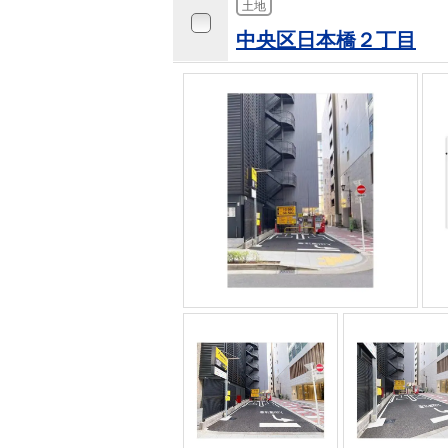
土地
中央区日本橋２丁目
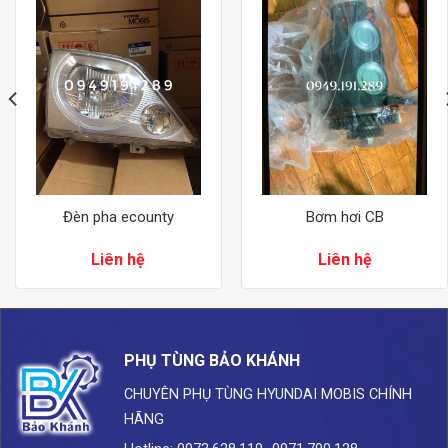
Đèn pha ecounty
Bơm hơi CB
Liên hệ
Liên hệ
PHỤ TÙNG BẢO KHÁNH
CHUYÊN PHỤ TÙNG HYUNDAI
MOBIS CHÍNH
HÃNG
• • •
Exercise prompt.
Filter the entries down to the lines holding the string "TÙNG". Copy each of those lines.

Response area.
PHỤ TÙNG BẢO KHÁNH
CHUYÊN PHỤ TÙNG HYUNDAI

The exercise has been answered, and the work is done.